• [Material for this task]
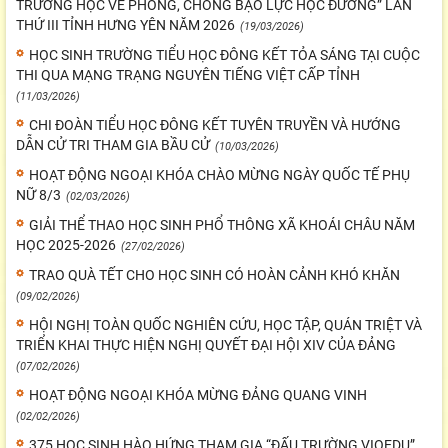
TRƯỜNG HỌC VỀ PHÒNG, CHỐNG BẠO LỰC HỌC ĐƯỜNG” LẦN
THỨ III TỈNH HƯNG YÊN NĂM 2026
(19/03/2026)
HỌC SINH TRƯỜNG TIỂU HỌC ĐÔNG KẾT TỎA SÁNG TẠI CUỘC
THI QUA MẠNG TRẠNG NGUYÊN TIẾNG VIỆT CẤP TỈNH
(11/03/2026)
CHI ĐOÀN TIỂU HỌC ĐÔNG KẾT TUYÊN TRUYỀN VÀ HƯỚNG
DẪN CỬ TRI THAM GIA BẦU CỬ
(10/03/2026)
HOẠT ĐỘNG NGOẠI KHÓA CHÀO MỪNG NGÀY QUỐC TẾ PHỤ
NỮ 8/3
(02/03/2026)
GIẢI THỂ THAO HỌC SINH PHỔ THÔNG XÃ KHOÁI CHÂU NĂM
HỌC 2025-2026
(27/02/2026)
TRAO QUÀ TẾT CHO HỌC SINH CÓ HOÀN CẢNH KHÓ KHĂN
(09/02/2026)
HỘI NGHỊ TOÀN QUỐC NGHIÊN CỨU, HỌC TẬP, QUÁN TRIỆT VÀ
TRIỂN KHAI THỰC HIỆN NGHỊ QUYẾT ĐẠI HỘI XIV CỦA ĐẢNG
(07/02/2026)
HOẠT ĐỘNG NGOẠI KHÓA MỪNG ĐẢNG QUANG VINH
(02/02/2026)
375 HỌC SINH HÀO HỨNG THAM GIA “ĐẤU TRƯỜNG VIOEDU”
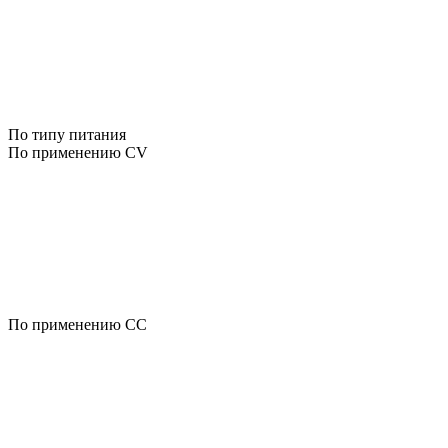
По типу питания
По применению CV
По применению CC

• [Task brief]
Retype precisely, and only, the lines from the one holding "(02/03/2026)" through the final line of the data above, with the pictures omitted.

• [Output for this task]
(02/03/2026)
GIẢI THỂ THAO HỌC SINH PHỔ THÔNG XÃ KHOÁI CHÂU NĂM
HỌC 2025-2026
(27/02/2026)
TRAO QUÀ TẾT CHO HỌC SINH CÓ HOÀN CẢNH KHÓ KHĂN
(09/02/2026)
HỘI NGHỊ TOÀN QUỐC NGHIÊN CỨU, HỌC TẬP, QUÁN TRIỆT VÀ
TRIỂN KHAI THỰC HIỆN NGHỊ QUYẾT ĐẠI HỘI XIV CỦA ĐẢNG
(07/02/2026)
HOẠT ĐỘNG NGOẠI KHÓA MỪNG ĐẢNG QUANG VINH
(02/02/2026)
375 HỌC SINH HÀO HỨNG THAM GIA “ĐẤU TRƯỜNG VIOEDU”
По типу питания
По применению CV
По применению CC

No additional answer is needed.